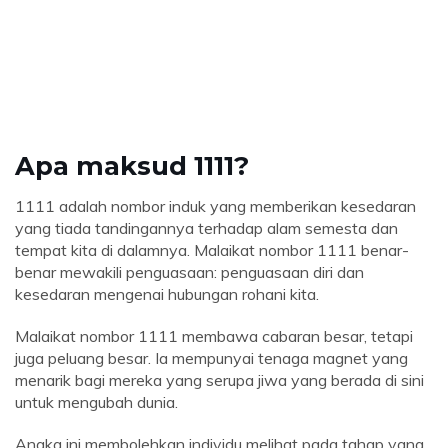
Apa maksud 1111?
1111 adalah nombor induk yang memberikan kesedaran
yang tiada tandingannya terhadap alam semesta dan
tempat kita di dalamnya. Malaikat nombor 1111 benar-
benar mewakili penguasaan: penguasaan diri dan
kesedaran mengenai hubungan rohani kita.
Malaikat nombor 1111 membawa cabaran besar, tetapi
juga peluang besar. Ia mempunyai tenaga magnet yang
menarik bagi mereka yang serupa jiwa yang berada di sini
untuk mengubah dunia.
Angka ini membolehkan individu melihat pada tahap yang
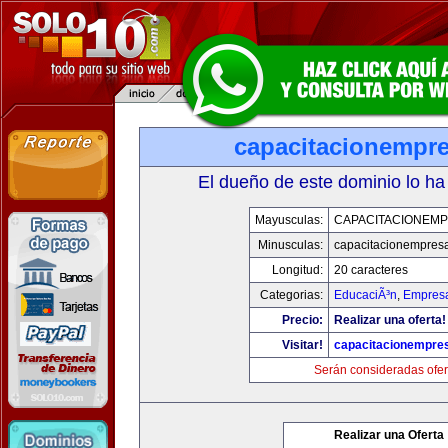
capacitacionempr
El dueño de este dominio lo ha
Mayusculas:
CAPACITACIONEM
Minusculas:
capacitacionempres
Longitud:
20 caracteres
Categorias:
EducaciÃ³n
,
Empresa
Precio:
Realizar una oferta!
Visitar!
capacitacionempre
Serán consideradas ofer
Realizar una Oferta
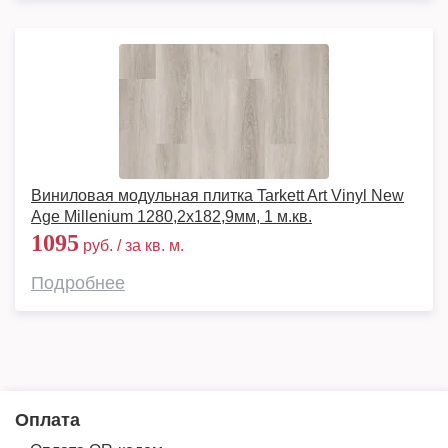
Виниловая модульная плитка Tarkett Art Vinyl New
Age Millenium 1280,2х182,9мм, 1 м.кв.
1095
руб. / за кв. м.
Подробнее
Оплата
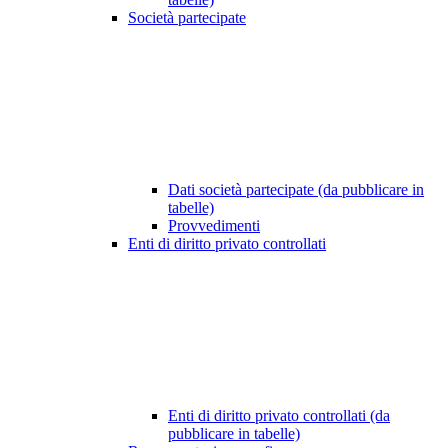
Società partecipate
Dati società partecipate (da pubblicare in
tabelle)
Provvedimenti
Enti di diritto privato controllati
Enti di diritto privato controllati (da
pubblicare in tabelle)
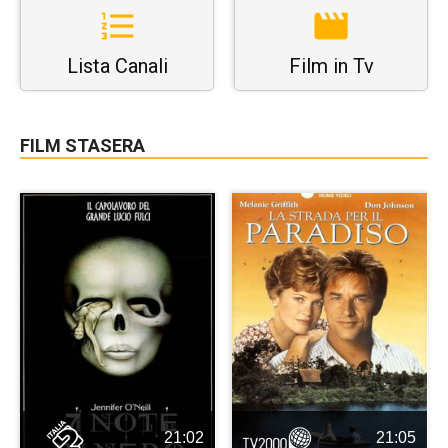
Lista Canali
Film in Tv
FILM STASERA
21:02
21:05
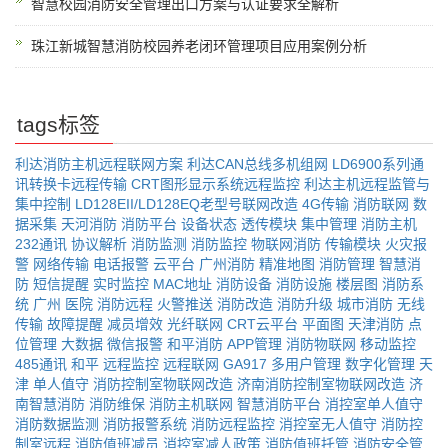
智慧校园消防安全管理出口方案与认证要求全解析
珠江新城智慧消防校园养老闭环管理项目应用案例分析
tags标签
利达消防主机远程联网方案
利达CAN总线多机组网
LD6900系列通
讯转换卡远程传输
CRT图形显示系统远程监控
利达主机远程监管与
集中控制
LD128EII/LD128EQ老型号联网改造
4G传输
消防联网
数
据采集
天河消防
消防平台
设备状态
透传模块
集中管理
消防主机
232通讯
协议解析
消防监测
消防监控
物联网消防
传输模块
火灾报
警
网络传输
电话报警
云平台
广州消防
精准地图
消防管理
智慧消
防
短信提醒
实时监控
MAC地址
消防设备
消防设施
楼层图
消防系
统
广州
医院
消防远程
火警推送
消防改造
消防升级
城市消防
无线
传输
故障提醒
减员增效
光纤联网
CRT云平台
平面图
天津消防
点
位管理
大数据
微信报警
和平消防
APP管理
消防物联网
移动监控
485通讯
和平
远程监控
远程联网
GA917
多用户管理
数字化管理
天
津
单人值守
消防控制室物联网改造
济南消防控制室物联网改造
济
南智慧消防
消防维保
消防主机联网
智慧消防平台
消控室单人值守
消防数据监测
消防报警系统
消防远程监控
消控室无人值守
消防控
制室远程
消防值班减员
消控室减人政策
消防值班托管
消防安全管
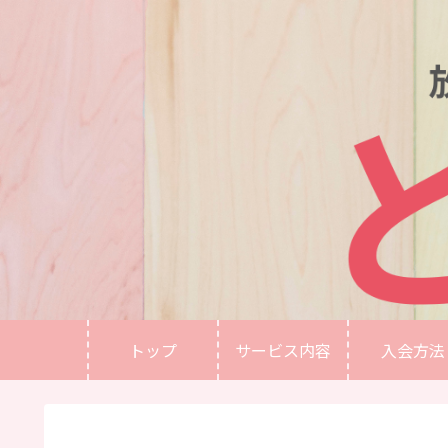
トップ
サービス内容
入会方法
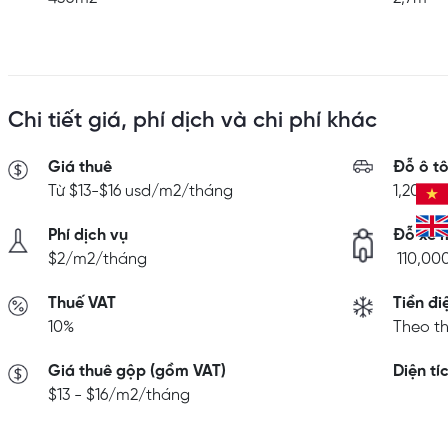
Chi tiết giá, phí dịch và chi phí khác
Giá thuê
Đỗ ô t
Từ $13-$16 usd/m2/tháng
1,200,
Phí dịch vụ
Đỗ xe 
$2/m2/tháng
110,00
Thuế VAT
Tiền đi
10%
Theo th
Giá thuê gộp (gồm VAT)
Diện tí
$13 - $16/m2/tháng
.....
_Work task_
Return all lines of the material above in which the word "pubblicare" occurs.

_The answer_
Dati società partecipate (da pubblicare in
pubblicare in tabelle)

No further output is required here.